Work instructions.
Set every record down again exactly. Do not carry over the pictures.

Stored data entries
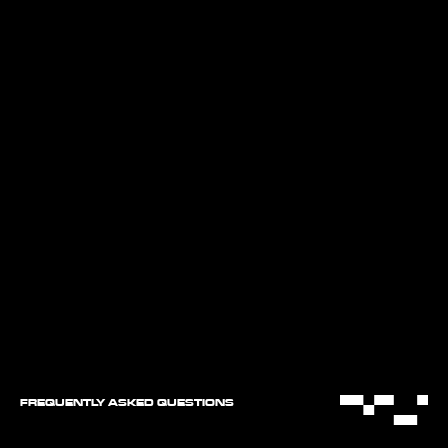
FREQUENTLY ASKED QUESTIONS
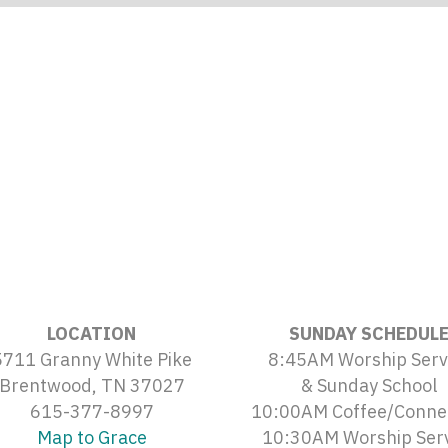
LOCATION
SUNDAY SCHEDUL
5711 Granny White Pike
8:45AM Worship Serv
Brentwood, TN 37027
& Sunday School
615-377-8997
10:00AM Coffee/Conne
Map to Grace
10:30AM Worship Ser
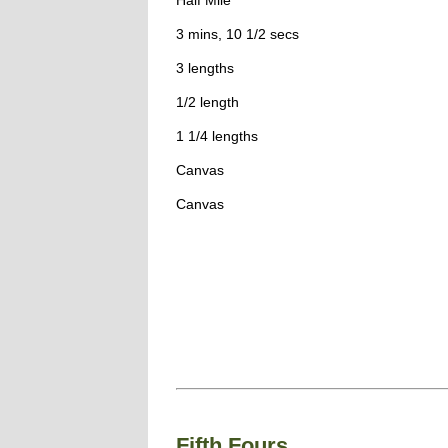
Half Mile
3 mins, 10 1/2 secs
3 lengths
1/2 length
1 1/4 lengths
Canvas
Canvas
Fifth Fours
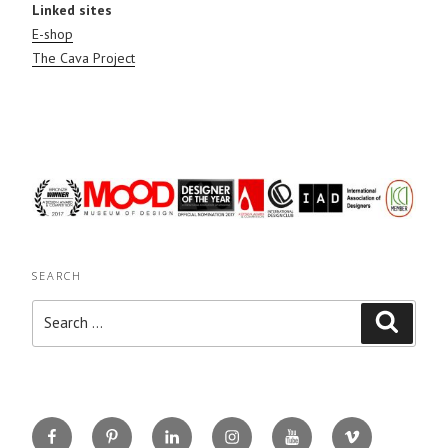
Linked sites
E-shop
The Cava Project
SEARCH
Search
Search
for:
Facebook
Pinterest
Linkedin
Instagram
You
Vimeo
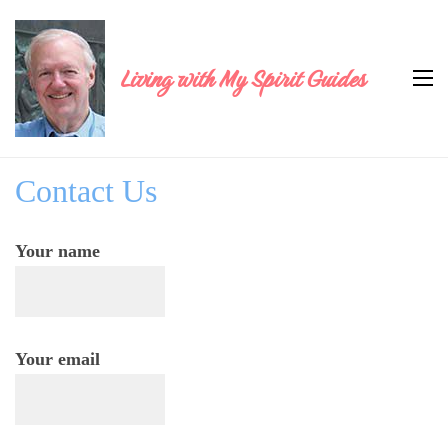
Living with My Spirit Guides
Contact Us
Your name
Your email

Solution to this exercise.
FREQUENTLY ASKED QUESTIONS
LOCATION
SUNDAY SCHEDUL
5711 Granny White Pike
8:45AM Worship Serv
Brentwood, TN 37027
& Sunday School
615-377-8997
10:00AM Coffee/Conne
Map to Grace
10:30AM Worship Ser
Half Mile
3 mins, 10 1/2 secs
3 lengths
1/2 length
1 1/4 lengths
Canvas
Canvas
Fifth Fours
Linked sites
E-shop
The Cava Project
SEARCH
Search
Search
for:
Facebook
Pinterest
Linkedin
Instagram
You
Vimeo
Living with My Spirit Guides
Contact Us
Your name
Your email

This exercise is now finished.